ESDS Program

Systematic Data Transformation to Enable Web Coverage Services (WCS) and ArcGIS Image Services within ESDIS Cumulus Cloud

Principal Investigator (PI): Jeff Walter, NASA’s Langley Research Center, Hampton, VA

Co-Investigators: A. Jason Barnett and Brian Tisdale, contractors, Booz Allen Hamilton, NASA’s Atmospheric Science Data Center (ASDC) at NASA Langley; Hyo-Kyung (Joe) Lee, The HDF Group; Matthew Tisdale, ASDC

Project Background

NASA’s Earth Science Data and Information System (ESDIS) Project launched the Cumulus effort to develop a scalable cloud-based platform using Amazon Web Services (AWS) to ingest, archive, distribute, and manage Earth science data in NASA’s Earth Observing System Data and Information System (EOSDIS) collection.

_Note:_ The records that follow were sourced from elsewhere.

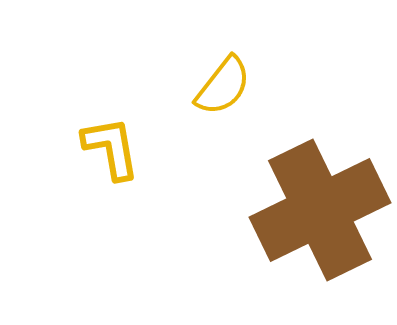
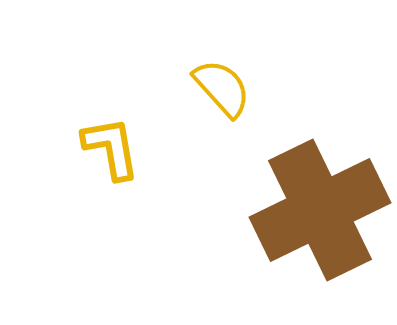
yellow semicircle: moved 1 px left, 2 px down; rotated 80 degrees counterclockwise
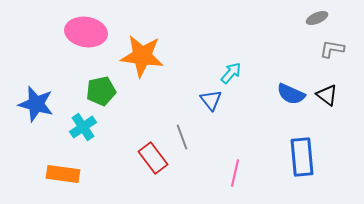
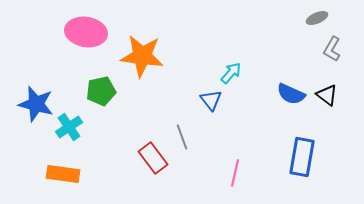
gray L-shape: rotated 70 degrees counterclockwise
cyan cross: moved 14 px left
blue rectangle: rotated 15 degrees clockwise
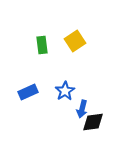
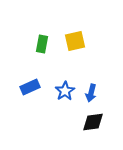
yellow square: rotated 20 degrees clockwise
green rectangle: moved 1 px up; rotated 18 degrees clockwise
blue rectangle: moved 2 px right, 5 px up
blue arrow: moved 9 px right, 16 px up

Cloud computing has enabled both EOSDIS Distributed Active Archive Centers (DAACs) and Earthdata users to handle a large collection of data by scaling out resources in an unprecedented manner. Infrastructure as a service (IaaS) along with function as a service (FaaS) in cloud computing has accelerated the movement of data management from on-premise to cloud for both DAACs and users. As cloud computing technology advances, the demand for analysis-ready data (ARD) that work well with large scale data analytics solutions in the cloud has increased.

Earth science data are geospatial in nature. According to the Geospatial Data Abstraction Library (GDAL) Enhancements for ESDIS (GEE) Assessment, however, many Earth science data products (e.g., data from the Measurement of Pollution in the Troposphere (MOPITT) and Clouds and the Earth’s Radiant Energy System (CERES) instruments, to name two) are difficult to access and use within commercial off-the-shelf (COTS) and open source geographic information systems (GIS) software, such as Esri’s ArcGIS and the open source QGIS software.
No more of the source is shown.